START DATA RECORDS

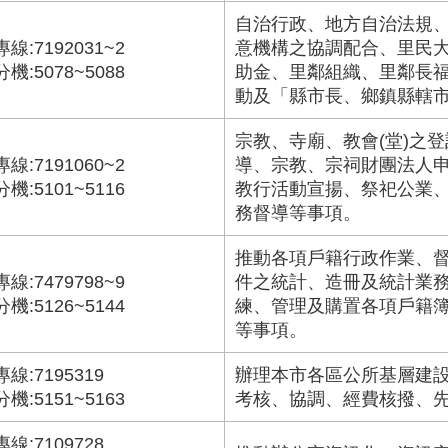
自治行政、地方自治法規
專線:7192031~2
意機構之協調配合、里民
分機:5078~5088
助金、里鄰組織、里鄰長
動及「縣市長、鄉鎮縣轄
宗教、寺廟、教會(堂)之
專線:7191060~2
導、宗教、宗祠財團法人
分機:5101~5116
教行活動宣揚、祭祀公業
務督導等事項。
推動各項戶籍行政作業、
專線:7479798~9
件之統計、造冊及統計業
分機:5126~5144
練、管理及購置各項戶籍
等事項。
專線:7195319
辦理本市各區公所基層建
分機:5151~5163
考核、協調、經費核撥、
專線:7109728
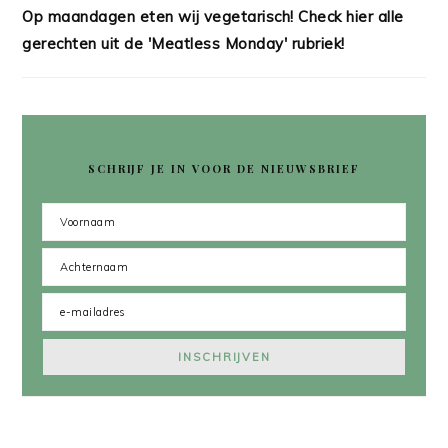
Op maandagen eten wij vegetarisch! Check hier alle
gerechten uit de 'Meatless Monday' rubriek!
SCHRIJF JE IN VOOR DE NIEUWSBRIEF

END DATA RECORDS
START DATA RECORDS

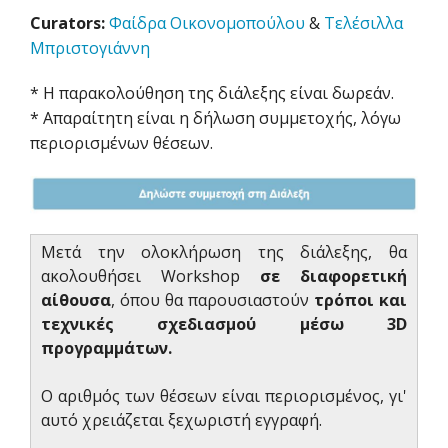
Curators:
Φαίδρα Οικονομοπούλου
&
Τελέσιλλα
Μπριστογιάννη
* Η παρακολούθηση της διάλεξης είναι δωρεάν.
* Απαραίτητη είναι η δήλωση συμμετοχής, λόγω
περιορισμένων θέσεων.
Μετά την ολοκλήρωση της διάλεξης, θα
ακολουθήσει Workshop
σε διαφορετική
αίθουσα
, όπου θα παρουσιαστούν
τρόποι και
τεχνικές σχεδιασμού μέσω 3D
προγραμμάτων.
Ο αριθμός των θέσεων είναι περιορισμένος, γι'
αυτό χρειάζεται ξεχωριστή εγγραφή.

END DATA RECORDS

§ PROBLEM TO WORK ON
Lines with the string "διάλεξης": pick each one out of the material and return it.

§ TASK ANSWER
* Η παρακολούθηση της διάλεξης είναι δωρεάν.
Μετά την ολοκλήρωση της διάλεξης, θα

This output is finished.